The Voice of the Infant Best Practice Guidelines and Infant Pledge have been co-produced by a short-life working group, on behalf of the Infant Mental Health Implementation and Advisory Group, which is part of the Scottish Government's Perinatal and Infant Mental Health Programme Board. Members are listed in Appendix 1.

The intention is to provide guidance on how to take account of infants' views and rights in all encounters they may have with professionals in statutory or third sector services, or in public spaces such as shops, libraries or galleries.

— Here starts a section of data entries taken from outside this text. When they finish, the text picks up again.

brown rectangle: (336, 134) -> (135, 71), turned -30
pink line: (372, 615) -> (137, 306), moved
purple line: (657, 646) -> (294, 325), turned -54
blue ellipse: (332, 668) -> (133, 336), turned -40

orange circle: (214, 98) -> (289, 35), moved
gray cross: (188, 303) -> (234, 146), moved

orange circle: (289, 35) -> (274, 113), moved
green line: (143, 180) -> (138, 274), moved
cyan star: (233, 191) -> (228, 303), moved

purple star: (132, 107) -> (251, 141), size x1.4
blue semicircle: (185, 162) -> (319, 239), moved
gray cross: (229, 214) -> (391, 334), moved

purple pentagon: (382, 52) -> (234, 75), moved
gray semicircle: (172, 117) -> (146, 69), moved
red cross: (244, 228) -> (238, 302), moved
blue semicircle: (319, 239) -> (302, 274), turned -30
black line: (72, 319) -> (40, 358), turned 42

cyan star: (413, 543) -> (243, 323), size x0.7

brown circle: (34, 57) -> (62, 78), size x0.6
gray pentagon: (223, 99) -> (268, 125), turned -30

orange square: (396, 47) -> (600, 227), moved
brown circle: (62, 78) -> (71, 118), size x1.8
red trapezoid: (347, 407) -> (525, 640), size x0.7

The term 'Voice of the Infant' is used to convey our understanding that babies have their own minds and have things to communicate from birth. The Guidelines offer suggestions about how those who work with babies and very young children* can notice, facilitate and share the infant's feelings, ideas and preferences which they have let us know about through their gaze, body language and vocalisations. The Infant Pledge (Appendix 2) sets out what infants should expect from those around them. It encourages mindful commitment to facilitate infants to express their feelings, and to consider their views, uphold their rights and take action accordingly.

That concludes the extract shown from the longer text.